Richard Cartwright (Raymond Walburn) is planning a hot date with two women, neither of them his wife — long-suffering Frances Cartwright (Billie Burke — Walburn was quite a comedown from her real-life husband, the late Florenz Ziegfeld!) — he’s planning to drive them down to San Diego for a day at the Del Mar racetrack, but he gets delayed when he strikes down 82-year-old Annie Reed (Beulah Bondi, who must have been wearing some age makeup since she was only 57 when she made this film) while she’s walking across the street to attend Breakfast in Hollywood. She’s had a ticket to the show for months now and so she refuses to go to the hospital, insisting on completing her walk to the restaurant where the show is broadcast from, and she gets the commemorative orchid for being the oldest person there — only just then she collapses from her injuries in the accident. Elvira Spriggens (ZaSu Pitts) is there hoping to win the silliest-hat contest with a construction that looks something like the model for a Frank Lloyd Wright building, but Hedda Hopper (playing herself) beats her out with something that contains a goldfish bowl on top of her head. Eventually Ken tries to kiss Dorothy (they’re at a photo booth in an amusement park) — he knows her engagement is off but she doesn’t, and she gets upset with him and there are about four more reels of complications before she sets off on the bus back home to Minnesota, Breneman has the bus intercepted and Dorothy arrested for supposedly stealing the “wishing ring” she actually won fair and square, and ultimately she and Ken get together and make plans for marriage and a joint return to Minnesota to raise crops, animals and children. Richard Cartwright suffers the tortures of the damned trying to get away with his two young lovelies — we’re obviously meant to disapprove but actually we feel sorry for the guy — and meanwhile his wife goes through a Breneman-engineered makeover and he now finds her more attractive than the bimbos. (I couldn’t help but make jokes about Billie Burke’s most famous role; when Richard is trying to describe his wife I said he should have told the other person, “She looks just like the Good Witch in The Wizard of Oz,” and earlier when she was debating how she was going to get to Breneman’s broadcast I said, “Why don’t you just take your bubble?”)
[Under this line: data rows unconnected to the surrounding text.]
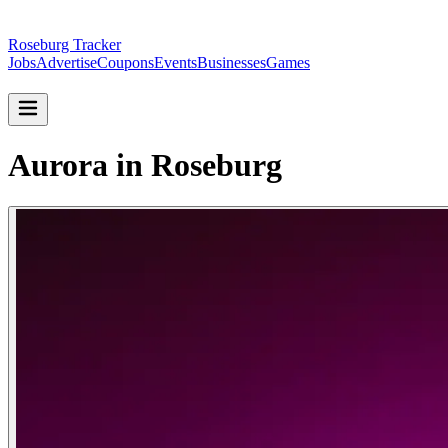
Roseburg Tracker
Jobs
Advertise
Coupons
Events
Businesses
Games
Aurora in Roseburg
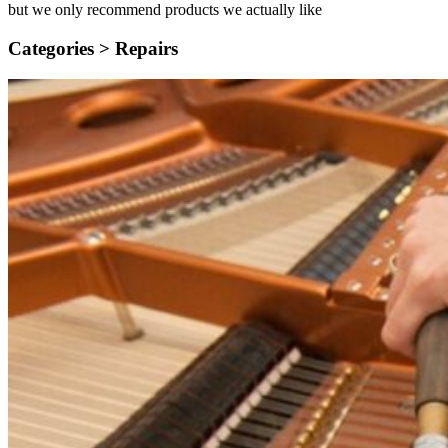
but we only recommend products we actually like
Categories >
Repairs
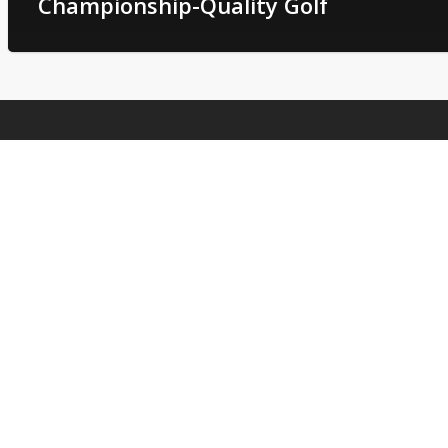
Championship-Quality Golf
Deer Run Golf Club
2104 E State Highway 276
West Tawakoni, TX 75474
Phone
: (903) 447-2981
Email
:
deergolf1@outlook.com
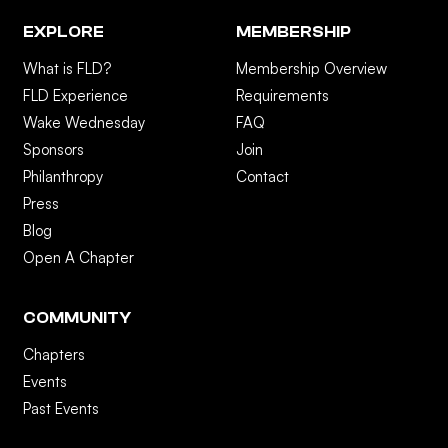
EXPLORE
MEMBERSHIP
What is FLD?
Membership Overview
FLD Experience
Requirements
Wake Wednesday
FAQ
Sponsors
Join
Philanthropy
Contact
Press
Blog
Open A Chapter
COMMUNITY
Chapters
Events
Past Events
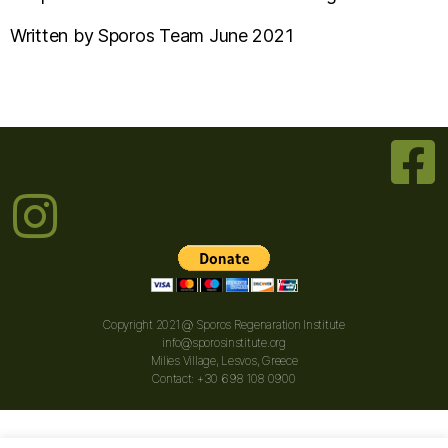
Written by Sporos Team June 2021
Copyright 2021 @ Sporos Regenaration Institute
info@sporosinstitute.org
Milies Village, Lesvos, Greece
Contact: +30 698 108 0900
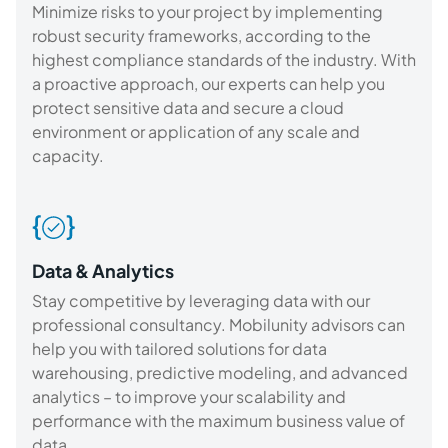
Minimize risks to your project by implementing
robust security frameworks, according to the
highest compliance standards of the industry. With
a proactive approach, our experts can help you
protect sensitive data and secure a cloud
environment or application of any scale and
capacity.
Data & Analytics
Stay competitive by leveraging data with our
professional consultancy. Mobilunity advisors can
help you with tailored solutions for data
warehousing, predictive modeling, and advanced
analytics – to improve your scalability and
performance with the maximum business value of
data.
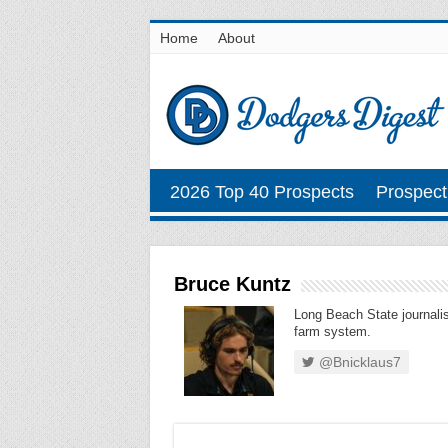
Home
About
2026 Top 40 Prospects
Prospect
Bruce Kuntz
Long Beach State journalis
farm system.
@Bnicklaus7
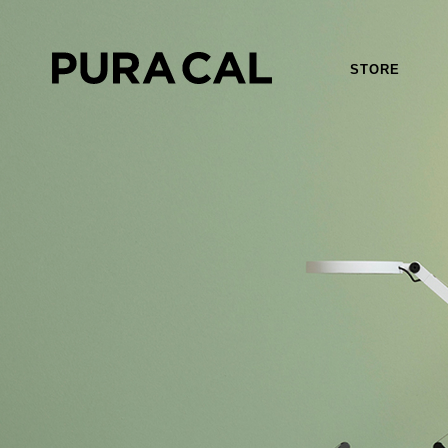
STORE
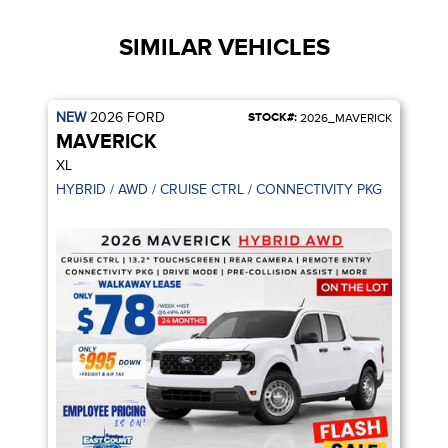
SIMILAR VEHICLES
NEW
2026
FORD
STOCK#:
2026_MAVERICK
MAVERICK
XL
HYBRID / AWD / CRUISE CTRL / CONNECTIVITY PKG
The show also features musical guests Spike Jones and His City Slickers (all the clanging and banging of his gag percussion gets a bit oppressive after a while, but his novelty songs are still pretty funny, especially the novelty he does called “Hedda Hopper’s Hats”!), singer Andy Russell (a nice crooner/balladeer who does “If I Had a Wishing Ring” and two Spanish-language songs with English lyrics, “Magic Is the Moonlight” — which I hadn’t heard before — and “Amor,” which I had) and, best of all, Nat “King” Cole and the King Cole Trio, doing Don Raye’s “Solid Potato Salad” and a song written for the film by Cole himself in collaboration with Bob Wells (also Mel Tormé’s collaborator on Cole’s enormous hit “The Christmas Song”) called “It’s Better to Be By Yourself.” It’s often forgotten that before he emerged as a great singer Cole was a top-flight jazz piano player; quite a few of his early records are instrumentals and he recorded with such major jazz names as Lester Young, Buddy Rich, Charlie Shavers and the original Jazz at the Philharmonic group (which despite the viscerally exciting horn playing from Shorty Sherock, Illinois Jacquet and the usually much subtler J. J. Johnson, is actually at its best from a jazz standpoint when two people who became legendary names in the pop music market in the 1950’s, Cole and Les Paul, are front and center), and we get some choice glimpses here of his long, spidery fingers at the keys as well as some of the infectious jump-blues singing he did before he started recording ballads with big string orchestras. The pop world’s gain was the jazz world’s loss, yet I find Cole delightful listening in both jazz and ballad modes!